Try some alternatives to cilantro in your garden

Many of us love the taste of cilantro (many don’t), but find it hard to grow. Most recipe applications call for using the foliage, but when weather turns hot, the plant bolts to flower and seed. That causes the foliage to begin to deteriorate, and it’s no longer as tasty as before bolting. Some Southeast Asia recipes call for using roots of cilantro, and for those growers the root is easier than the foliage because bolting destroys the foliage, but not the roots.

Cilantro is often associated with Mexican food, but that plant is not native to Mexico or even the Americas. It was introduced to Mexico by Chinese working in silver mines of Mexico and South America in the 16th century. Cilantro (Coriandrum sativum) is native to southern Europe, northern Africa, and a band through the eastern Middle East to Southeast Asia, roughly along the Silk Road. Some folks are allergic to it, but most of the cilantro-haters taste it as rotten or soapy. It seems to be a physiological difference in “tasters” among humans, not just pickiness.

Theoretically, those of us who love cilantro could be growing cilantro outdoors now in containers, bringing it indoors when frost threatens. In the past we’ve had hot days in May that spark bolting in spinach, lettuce and cilantro. Those days can occur in April, too.

When cilantro goes to seed, the seeds are useful in the kitchen because seeds are called coriander, a culinary spice. Some cultures call this useful herb “green coriander” for obvious reasons. Fortunately, our supermarkets carry bunches of cilantro leaves for hot weather cooking, but is that our only option? Once harvested, leaves begin to deteriorate quickly. There are alternatives that we could grow, even through hot weather.

Alternatives to get that flavor include culantro (Eryngium foetidum), Rau Ram or Vietnamese coriander, Papaloquelite and another, new to me, Pepicha.

Seeds for the latter are now on order from Richters. Culantro is native to Central America, and has tough thorny leaves that, when sliced and chopped are very tasty and tender. It can take our summer’s heat, and the flavor holds up through dehydration and cooking better than the leafy cilantro.

Papaloquelite, also known as Papalo, Quilquina, Killi and Yerba porosa, has a strong flavor when leaves are mature, but younger leaves are milder in flavor.

It’s usually served raw or very late in the cooking process. Alice Waters, renowned chef of Chez Panisse in Berkeley, Calif., introduced it enthusiastically to her patrons a few years ago.
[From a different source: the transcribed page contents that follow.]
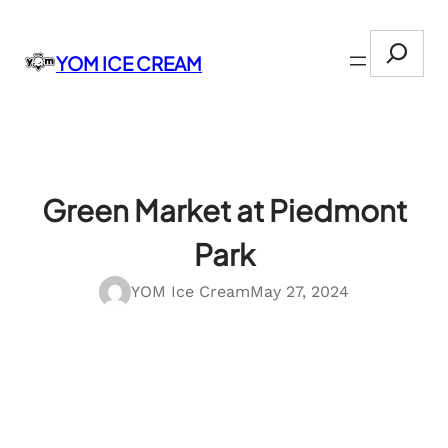
Skip
Search
to
YOM ICE CREAM
content
Green Market at Piedmont
Park
YOM Ice Cream
May 27, 2024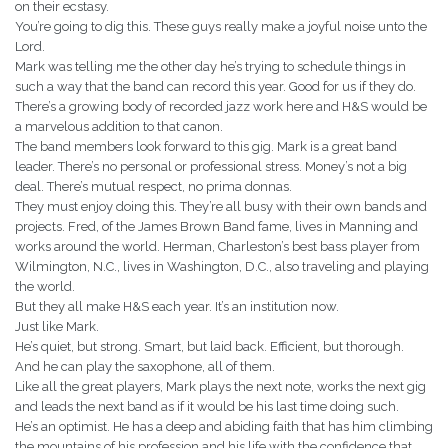
on their ecstasy.
You’re going to dig this. These guys really make a joyful noise unto the
Lord.
Mark was telling me the other day he’s trying to schedule things in
such a way that the band can record this year. Good for us if they do.
There’s a growing body of recorded jazz work here and H&S would be
a marvelous addition to that canon.
The band members look forward to this gig. Mark is a great band
leader. There’s no personal or professional stress. Money’s not a big
deal. There’s mutual respect, no prima donnas.
They must enjoy doing this. They’re all busy with their own bands and
projects. Fred, of the James Brown Band fame, lives in Manning and
works around the world. Herman, Charleston’s best bass player from
Wilmington, N.C., lives in Washington, D.C., also traveling and playing
the world.
But they all make H&S each year. It’s an institution now.
Just like Mark.
He’s quiet, but strong. Smart, but laid back. Efficient, but thorough.
And he can play the saxophone, all of them.
Like all the great players, Mark plays the next note, works the next gig
and leads the next band as if it would be his last time doing such.
He’s an optimist. He has a deep and abiding faith that has him climbing
the mountains of his profession and his life with the confidence that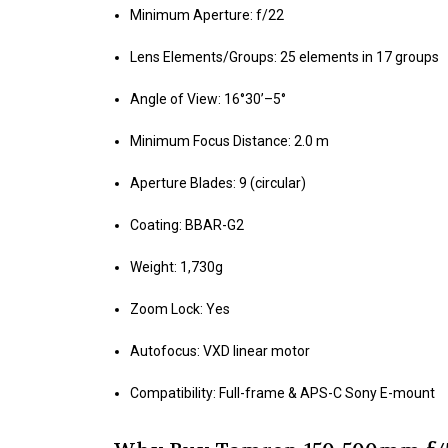
Minimum Aperture: f/22
Lens Elements/Groups: 25 elements in 17 groups
Angle of View: 16°30’–5°
Minimum Focus Distance: 2.0 m
Aperture Blades: 9 (circular)
Coating: BBAR-G2
Weight: 1,730g
Zoom Lock: Yes
Autofocus: VXD linear motor
Compatibility: Full-frame & APS-C Sony E-mount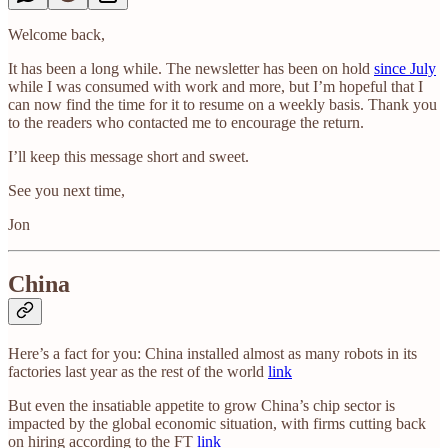
Welcome back,
It has been a long while. The newsletter has been on hold
since July
while I was consumed with work and more, but I’m hopeful that I
can now find the time for it to resume on a weekly basis. Thank you
to the readers who contacted me to encourage the return.
I’ll keep this message short and sweet.
See you next time,
Jon
China
Here’s a fact for you: China installed almost as many robots in its
factories last year as the rest of the world
link
But even the insatiable appetite to grow China’s chip sector is
impacted by the global economic situation, with firms cutting back
on hiring according to the FT
link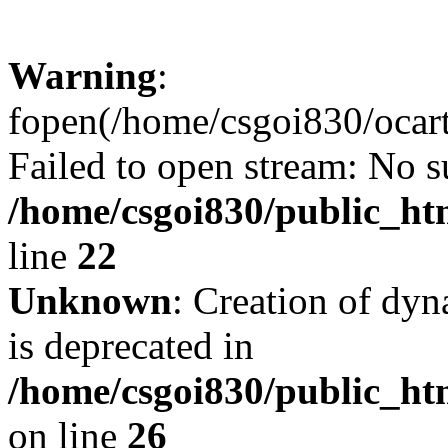
Warning
:
fopen(/home/csgoi830/ocartd
Failed to open stream: No su
/home/csgoi830/public_htm
line
22
Unknown
: Creation of dyn
is deprecated in
/home/csgoi830/public_htm
on line
26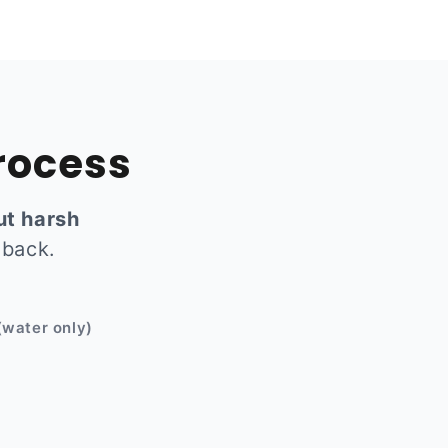
rocess
ut harsh
 back.
Before
(water only)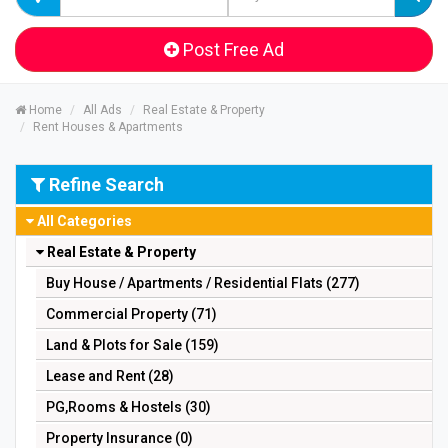
Post Free Ad
Home
All Ads
Real Estate & Property
Rent Houses & Apartments
Refine Search
All Categories
Real Estate & Property
Buy House / Apartments / Residential Flats (277)
Commercial Property (71)
Land & Plots for Sale (159)
Lease and Rent (28)
PG,Rooms & Hostels (30)
Property Insurance (0)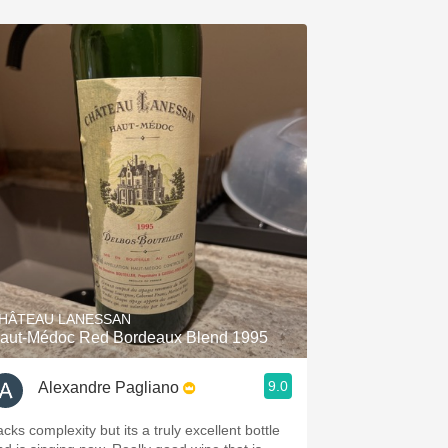
HÂTEAU LANESSAN
aut-Médoc Red Bordeaux Blend 1995
9.0
Alexandre Pagliano
cks complexity but its a truly excellent bottle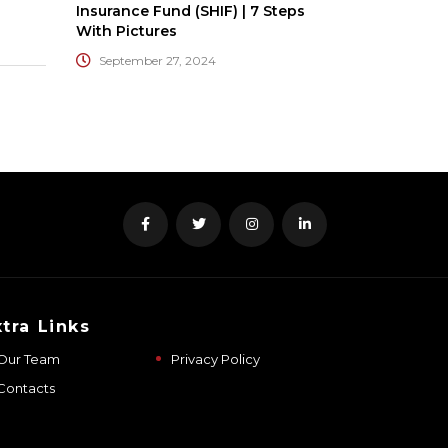
Insurance Fund (SHIF) | 7 Steps
With Pictures
September 27, 2024
xtra Links
Our Team
Privacy Policy
Contacts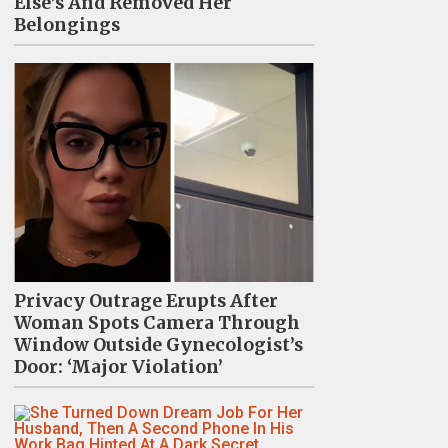
Else’s And Removed Her
Belongings
Privacy Outrage Erupts After
Woman Spots Camera Through
Window Outside Gynecologist’s
Door: ‘Major Violation’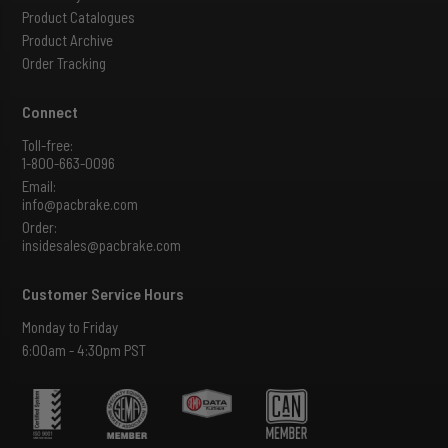
Product Catalogues
Product Archive
Order Tracking
Connect
Toll-free:
1-800-663-0096
Email:
info@pacbrake.com
Order:
insidesales@pacbrake.com
Customer Service Hours
Monday to Friday
6:00am - 4:30pm PST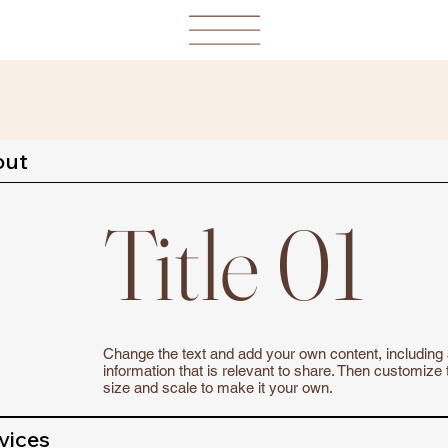
out
Title 01
Change the text and add your own content, including
information that is relevant to share. Then customize 
size and scale to make it your own.
vices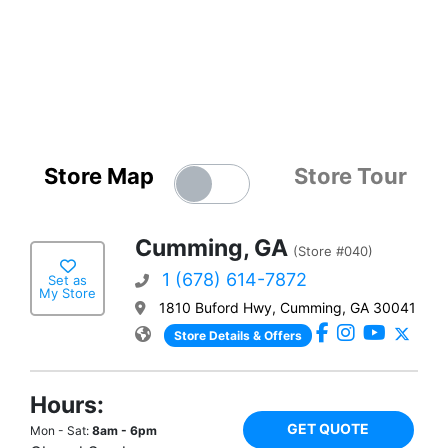
Store Map
Store Tour
Cumming, GA
(Store #040)
1 (678) 614-7872
Set as
My Store
1810 Buford Hwy, Cumming, GA 30041
Store Details & Offers
Hours:
GET QUOTE
Mon - Sat:
8am - 6pm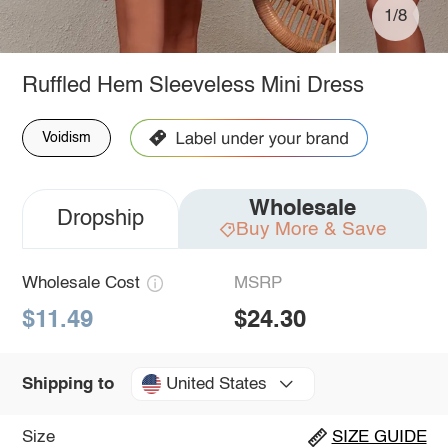
1/8
Ruffled Hem Sleeveless Mini Dress
Voidism
Wholesale
Dropship
Buy More & Save
Wholesale Cost
MSRP
$11.49
$24.30
United States
Shipping to
Size
SIZE GUIDE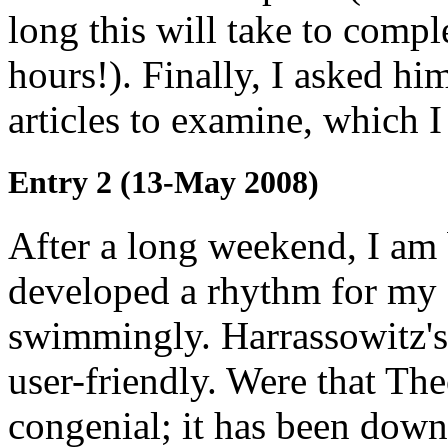
long this will take to compl
hours!). Finally, I asked h
articles to examine, which I
Entry 2 (13-May 2008)
After a long weekend, I am 
developed a rhythm for my c
swimmingly. Harrassowitz's 
user-friendly. Were that The
congenial; it has been down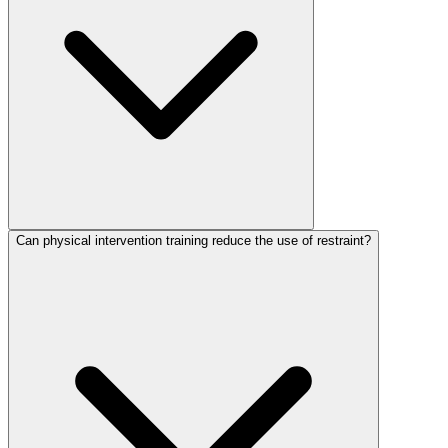
Can physical intervention training reduce the use of restraint?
In the state of Puebla, Mexico, it’s often served in a vial of water on each table so patrons can spice up their salsas, guacamole, salads, beans or soups by tearing leaves into the food.

Papaloquelite produces copious balls of feathery seeds in autumn, but the year I grew it, seeds did not survive our winter.

It grows wild in Central and South America, and is not bothered by leaf-chewing insects because this herb has oil glands on the backs of the leaves that insects apparently find distasteful. Germination is spotty unless the feathery “parachute” is intact.